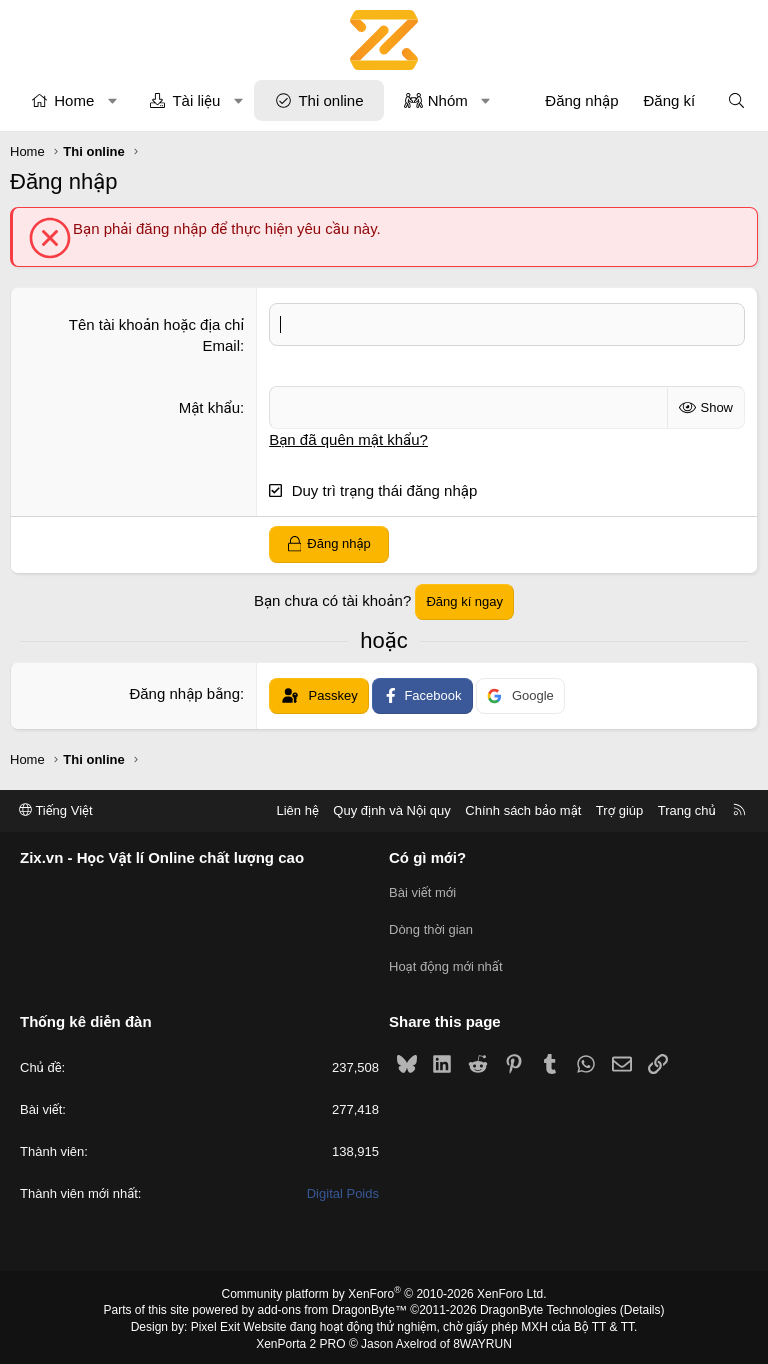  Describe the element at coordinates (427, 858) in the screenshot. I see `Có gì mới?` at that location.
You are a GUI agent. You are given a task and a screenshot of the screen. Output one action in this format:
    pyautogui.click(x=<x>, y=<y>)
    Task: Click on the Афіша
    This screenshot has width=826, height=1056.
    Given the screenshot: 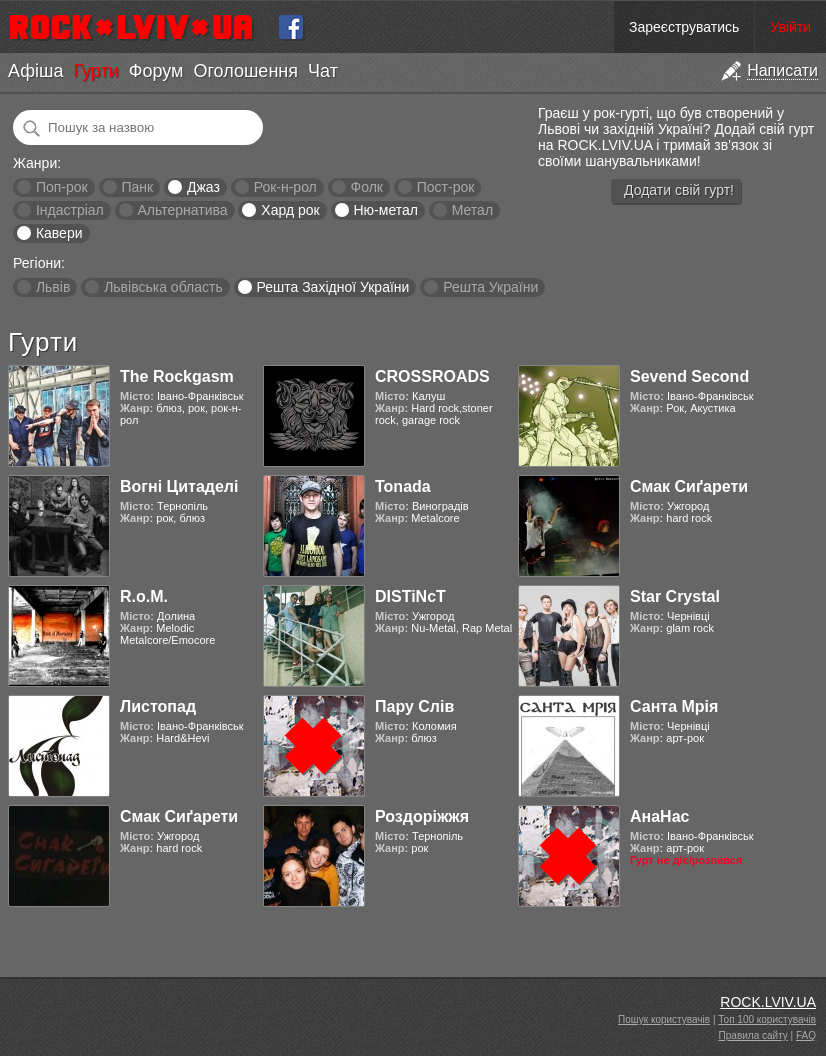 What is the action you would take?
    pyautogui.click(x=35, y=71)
☆ ☆ ☆ ☆
Work order:
Set down exactly the lines of the data above, beginning with the line that has "You are a GUI" and ending with the line that has "This screenshot has", and no others.

Your solution:
You are a GUI agent. You are given a task and a screenshot of the screen. Output one action in this format:
    pyautogui.click(x=<x>, y=<y>)
    Task: Click on the Афіша
    This screenshot has width=826, height=1056.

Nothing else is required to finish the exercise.